Existing face completion solutions are primarily driven by end-to-end models that directly generate 2D completions of 2D masked faces. By having to implicitly account for geometric and photometric variations in facial shape and appearance, such approaches result in unrealistic completions, especially under large variations in pose, shape, illumination and mask sizes. To alleviate these limitations, we introduce 3DFaceFill, an analysis-by-synthesis approach for face completion that explicitly considers the image formation process. It comprises three components, (1) an encoder that disentangles the face into its constituent 3D mesh, 3D pose, illumination and albedo factors, (2) an autoencoder that inpaints the UV representation of facial albedo, and (3) a renderer that resynthesizes the completed face. By operating on the UV representation, 3DFaceFill affords the power of correspondence and allows us to naturally enforce geometrical priors (e.g. facial symmetry) more effectively. Quantitatively, 3DFaceFill improves the state-of-the-art by up to 4dB higher PSNR and 25% better LPIPS for large masks. And, qualitatively, it leads to demonstrably more photorealistic face completions over a range of masks and occlusions while preserving consistency in global and component-wise shape, pose, illumination and eye-gaze.

Overview

3DFaceFill is an iterative inpainting approach where the masked face is disentangled into its 3D shape, pose, illumination and partial albedo by the 3DMM module, following which the partial albedo, represented in the UV space is inpainted using symmetry prior, and finally the completed image is rendered. alt text

Contributions

Face completion using explicit 3D priors leading to geometrically and photometrically better results
We leverage facial symmetry efficiently for face completion
Qualitative and quantitative improvement in face completion under diverse conditions of shape, pose, illumination, etc

Data Preparation

3DFaceFill is trained using the CelebA dataset. We preprocess the CelebA dataset to align and crop the face images. To do this, edit the process_celeba.py file to point the celeba_dir variable to the path of the CelebA dataset. Then, run the script as python process_celeba.py

Setup

Set up a conda environment with Python 3.6 and PyTorch 1.4.0. Use the attached env.yml file to create the environment with all the required libraries conda env create -f env.yml

In addition, install the zbuffer cuda library using the following steps:

cd zbuffer/
python setup.py install

Download the pretrained 3DMM and Face Segmentation models from https://drive.google.com/drive/folders/1Pf1CEWjX1DtovTE4NDgiyE3CzAN-ucmC?usp=sharing to the ./checkpoints/ directory.

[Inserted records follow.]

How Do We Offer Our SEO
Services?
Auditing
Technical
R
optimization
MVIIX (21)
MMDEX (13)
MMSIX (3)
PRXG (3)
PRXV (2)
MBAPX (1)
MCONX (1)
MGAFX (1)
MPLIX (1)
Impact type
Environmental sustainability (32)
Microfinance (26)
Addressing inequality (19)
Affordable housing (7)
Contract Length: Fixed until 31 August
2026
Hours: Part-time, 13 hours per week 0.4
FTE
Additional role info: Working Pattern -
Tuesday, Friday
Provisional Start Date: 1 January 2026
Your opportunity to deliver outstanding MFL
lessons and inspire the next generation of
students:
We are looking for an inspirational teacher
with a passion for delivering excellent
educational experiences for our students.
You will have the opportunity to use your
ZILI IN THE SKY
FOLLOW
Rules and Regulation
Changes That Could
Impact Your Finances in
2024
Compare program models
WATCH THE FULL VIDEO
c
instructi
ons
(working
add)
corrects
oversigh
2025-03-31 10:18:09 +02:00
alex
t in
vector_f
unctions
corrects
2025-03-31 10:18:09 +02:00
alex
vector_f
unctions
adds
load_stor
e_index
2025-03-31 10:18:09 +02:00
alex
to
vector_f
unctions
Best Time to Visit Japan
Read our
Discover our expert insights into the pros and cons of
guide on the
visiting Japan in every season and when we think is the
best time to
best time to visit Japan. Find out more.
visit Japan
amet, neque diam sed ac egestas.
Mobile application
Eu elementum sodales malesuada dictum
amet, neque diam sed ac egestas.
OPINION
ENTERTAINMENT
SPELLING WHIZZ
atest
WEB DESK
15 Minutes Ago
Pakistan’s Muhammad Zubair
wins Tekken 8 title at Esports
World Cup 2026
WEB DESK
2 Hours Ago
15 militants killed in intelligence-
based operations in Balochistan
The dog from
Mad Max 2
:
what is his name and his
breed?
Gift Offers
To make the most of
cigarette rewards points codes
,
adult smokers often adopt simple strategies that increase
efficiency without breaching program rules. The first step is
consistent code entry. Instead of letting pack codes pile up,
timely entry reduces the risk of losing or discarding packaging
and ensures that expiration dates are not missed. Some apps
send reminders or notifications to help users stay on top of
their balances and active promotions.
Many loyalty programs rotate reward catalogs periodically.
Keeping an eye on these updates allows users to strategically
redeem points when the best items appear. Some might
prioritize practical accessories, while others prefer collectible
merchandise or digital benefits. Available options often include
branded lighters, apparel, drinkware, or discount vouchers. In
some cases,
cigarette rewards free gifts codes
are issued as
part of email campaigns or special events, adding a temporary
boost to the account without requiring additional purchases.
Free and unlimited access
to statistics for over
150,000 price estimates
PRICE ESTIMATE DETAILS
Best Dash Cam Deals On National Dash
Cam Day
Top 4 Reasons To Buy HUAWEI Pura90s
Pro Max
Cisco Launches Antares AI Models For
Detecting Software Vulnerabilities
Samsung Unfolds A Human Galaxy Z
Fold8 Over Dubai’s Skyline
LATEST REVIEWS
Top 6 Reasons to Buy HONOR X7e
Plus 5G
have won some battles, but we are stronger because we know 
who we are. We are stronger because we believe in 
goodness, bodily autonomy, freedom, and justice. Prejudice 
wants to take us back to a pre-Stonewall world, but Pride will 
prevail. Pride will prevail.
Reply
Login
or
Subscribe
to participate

Download 3DMM_definition.zip from https://drive.google.com/file/d/1EO6Mb0ELVb82ucGxRmO8Hb_O1sb1yda9/view?usp=sharing and extract to datasets/

Usage

To train the network from scratch, run: python main.py –config args.txt –ngpu 1

To evaluate the network, run: python main.py –config args.txt –ngpu 1 –resolution [256,256] –eval

Results

Quantitative results on the CelebA, CelebA-HQ and MultiPIE datasets. alt text

Qualitative results with artificial masks. alt text

Qualitative results with real occlusions. alt text